To get a finer insight into the social structure of ancient Italian groups, we used their imputed genomes to extract the Runs of Homozygosity (ROHs) longer than 4 cM (Additional file 2: Table S11). While the highest levels of ROHs are found within Mesolithic individuals (mean of ROHs = 206.57 cM), later groups show lower levels of inbreeding (mean of ROHs = 24.12 cM), as previously highlighted [23, 33] (Additional file 2: Table S10; Additional file 3: Fig. S8). Notably, although ROH distribution of the Picenes is comparable to other IA groups (mean of ROHs in Picenes = 43.76 cM; Etruscans = 17.23 cM; Italy_IA_Romans = 47.63 cM; Italy_IA_Apulia = 23.65 cM, ANOVA p-value = 0.164), there are two individuals (PN141 and PN180) with a FRoH value (0.111 and 0.096, respectively) in line with inbreeding events in their genealogical history (Additional file 2: Table S12).

Among the Central Italic IA populations analyzed here, we observed the presence of several putative genetic outliers (i.e., individuals deviating from their main PCA/Admixture cluster; Additional file 3: Figs. S1 and S9). In Novilara, PN43 is slightly shifted towards Near Eastern populations in the PCA and shows a high proportion of the CHG/Iran Neolithic component in Admixture analysis (Fig. 2B). On the other hand, PN87 seems to be more shifted towards Central European and/or modern Caucasian populations which, compared to modern Near Eastern populations, shows a high proportion of the EHG/Yamnaya component (Additional file 3: Figs. S1, S3 and S9).

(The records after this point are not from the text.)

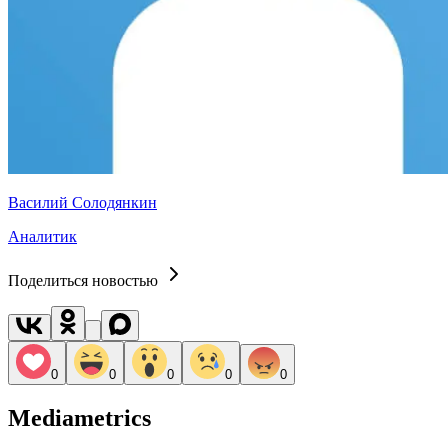
Василий Солодянкин
Аналитик
Поделиться новостью
0
0
0
0
0
Mediametrics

Despite the absence of a clear pattern, outgroup f3-statistics analysis in the form f3(X, Y; YRI.SG) (where X is a putative outlier individual and Y a modern or ancient Eurasian population) shows that PN43 is more similar to European Neolithic populations (Additional file 2: Table S14; Additional file 3: Fig. S11). Notably, in the qpWave/qpAdm framework, PN43 has a higher proportion of (and a higher number of feasible models with) Near Eastern and North African ancestral components (i.e., Levant_PPN or Morocco_EN) with respect to the general Picene population (Additional file 2: Table S8). On the contrary, PN87 shows great affinity with Central and Northern European IA populations with respect to other Novilara individuals, possibly indicating genetic influences from these regions (Additional file 3: Fig. S11). Moreover, qpWave/qpAdm highlights a greater Yamnaya influence in this individual; indeed, when it is modeled as a mixture between Serbia_IronGates_Mesolithic, Italy_N, and Yamnaya, the last component is up to about 50% higher compared to the same model for the general Picene population (Additional file 2: Table S8).

Other Novilara individuals (PN3, PN20, PN91, and PN146) and one Sirolo-Numana sample (PNU76) are partially separated from the main Picene cluster, greatly overlapping with the variability of Etruscans (Additional file 3: Figs. S1 and S9). However, with outgroup f3-statistics and qpWave/qpAdm analyses, it is not possible to highlight major differences compared to the general Picene cluster (Additional file 2: Table S8 and S14; Additional file 3: Fig. S11).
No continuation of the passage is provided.